*** Opening of Records supplied ***

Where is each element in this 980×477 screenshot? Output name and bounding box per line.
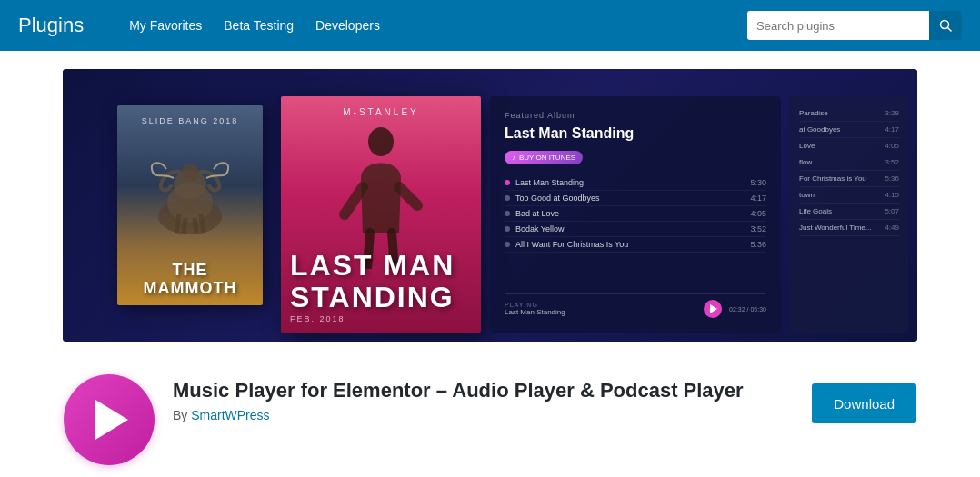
track-item-1[interactable]: Last Man Standing 5:30 (505, 175, 766, 191)
plugin-info: Music Player for Elementor – Audio Playe… (0, 360, 980, 477)
right-track-name: Love (799, 142, 881, 150)
plugin-icon (64, 374, 155, 465)
time-display: 02:32 / 05:30 (729, 306, 766, 313)
play-button-small[interactable] (704, 300, 722, 318)
nav-beta-testing[interactable]: Beta Testing (224, 18, 294, 33)
svg-line-1 (948, 28, 952, 32)
right-track-dur: 5:36 (885, 174, 899, 183)
svg-point-5 (181, 164, 199, 182)
album-center-artist: M-STANLEY (281, 107, 481, 117)
track-item-2[interactable]: Too Good at Goodbyes 4:17 (505, 191, 766, 206)
right-track-name: town (799, 191, 881, 199)
right-track-dur: 4:49 (885, 224, 899, 232)
right-track-dur: 3:28 (885, 109, 899, 117)
right-track-name: at Goodbyes (799, 125, 881, 134)
player-controls: PLAYING Last Man Standing 02:32 / 05:30 (505, 293, 766, 318)
main-nav: My Favorites Beta Testing Developers (129, 11, 962, 40)
player-panel: Featured Album Last Man Standing ♪ BUY O… (490, 96, 781, 333)
track-duration: 5:30 (750, 178, 766, 187)
current-time: 02:32 (729, 306, 745, 313)
now-playing-label: PLAYING (505, 302, 696, 308)
track-list: Last Man Standing 5:30 Too Good at Goodb… (505, 175, 766, 288)
right-track-name: Life Goals (799, 207, 881, 215)
album-left-top-text: SLIDE BANG 2018 (117, 116, 263, 125)
itunes-label: BUY ON ITUNES (519, 154, 575, 162)
player-panel-right: Paradise 3:28 at Goodbyes 4:17 Love 4:05… (790, 96, 908, 333)
album-left-title: THE MAMMOTH (125, 262, 255, 298)
track-item-3[interactable]: Bad at Love 4:05 (505, 206, 766, 222)
track-bullet (505, 180, 510, 185)
search-button[interactable] (929, 11, 962, 40)
track-duration: 5:36 (750, 240, 766, 249)
album-center-date: FEB. 2018 (290, 314, 472, 323)
track-name: Too Good at Goodbyes (515, 194, 745, 203)
svg-point-6 (368, 127, 394, 156)
itunes-icon: ♪ (512, 154, 515, 162)
right-track-item[interactable]: flow 3:52 (799, 154, 899, 171)
nav-developers[interactable]: Developers (315, 18, 380, 33)
track-duration: 3:52 (750, 224, 766, 234)
site-title: Plugins (18, 14, 84, 37)
track-bullet (505, 242, 510, 247)
right-track-name: Paradise (799, 109, 881, 117)
play-icon-large (95, 400, 128, 440)
track-bullet (505, 226, 510, 232)
search-area (747, 11, 962, 40)
mammoth-silhouette (135, 153, 245, 243)
album-center-title-line2: STANDING (290, 283, 472, 311)
right-track-item[interactable]: For Christmas is You 5:36 (799, 171, 899, 187)
person-svg (335, 124, 426, 269)
download-button[interactable]: Download (812, 383, 916, 423)
right-track-item[interactable]: Paradise 3:28 (799, 105, 899, 122)
track-bullet (505, 211, 510, 216)
track-name: Bodak Yellow (515, 224, 745, 234)
track-bullet (505, 195, 510, 201)
player-album-title: Last Man Standing (505, 125, 766, 142)
right-track-item[interactable]: Love 4:05 (799, 138, 899, 154)
right-track-dur: 3:52 (885, 158, 899, 166)
player-featured-label: Featured Album (505, 111, 766, 120)
track-name: Bad at Love (515, 209, 745, 218)
author-prefix: By (173, 408, 187, 422)
album-center: M-STANLEY LAST MAN STANDING FEB. 2 (281, 96, 481, 333)
right-track-item[interactable]: town 4:15 (799, 187, 899, 204)
track-duration: 4:05 (750, 209, 766, 218)
right-track-item[interactable]: Just Wonderful Time... 4:49 (799, 220, 899, 236)
total-time: 05:30 (750, 306, 766, 313)
album-left: SLIDE BANG 2018 THE MAMMOTH (117, 105, 263, 305)
album-center-title-line1: LAST MAN (290, 252, 472, 279)
right-track-name: flow (799, 158, 881, 166)
plugin-banner: SLIDE BANG 2018 THE MAMMOTH (63, 69, 917, 342)
right-track-item[interactable]: Life Goals 5:07 (799, 204, 899, 220)
track-item-5[interactable]: All I Want For Christmas Is You 5:36 (505, 237, 766, 253)
right-track-name: Just Wonderful Time... (799, 224, 881, 232)
itunes-button[interactable]: ♪ BUY ON ITUNES (505, 151, 583, 164)
plugin-details: Music Player for Elementor – Audio Playe… (173, 374, 794, 422)
plugin-author: By SmartWPress (173, 408, 794, 422)
right-track-dur: 4:15 (885, 191, 899, 199)
track-name: Last Man Standing (515, 178, 745, 187)
author-link[interactable]: SmartWPress (191, 408, 269, 422)
banner-inner: SLIDE BANG 2018 THE MAMMOTH (63, 69, 917, 342)
main-content: SLIDE BANG 2018 THE MAMMOTH (0, 51, 980, 477)
now-playing-title: Last Man Standing (505, 308, 696, 316)
right-track-name: For Christmas is You (799, 174, 881, 183)
track-duration: 4:17 (750, 194, 766, 203)
right-track-dur: 4:17 (885, 125, 899, 134)
search-icon (939, 19, 952, 32)
track-name: All I Want For Christmas Is You (515, 240, 745, 249)
right-track-dur: 4:05 (885, 142, 899, 150)
track-item-4[interactable]: Bodak Yellow 3:52 (505, 222, 766, 237)
right-track-dur: 5:07 (885, 207, 899, 215)
plugin-name: Music Player for Elementor – Audio Playe… (173, 378, 794, 404)
right-track-item[interactable]: at Goodbyes 4:17 (799, 122, 899, 138)
person-figure (281, 124, 481, 269)
nav-my-favorites[interactable]: My Favorites (129, 18, 202, 33)
play-icon (710, 304, 717, 313)
header: Plugins My Favorites Beta Testing Develo… (0, 0, 980, 51)
search-input[interactable] (747, 11, 929, 40)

*** Close of Records supplied ***

**Work order**
If a line of the records above holds the word "bullet", show it.

**Result below**
track-bullet (505, 180, 510, 185)
track-bullet (505, 242, 510, 247)
track-bullet (505, 226, 510, 232)
track-bullet (505, 211, 510, 216)
track-bullet (505, 195, 510, 201)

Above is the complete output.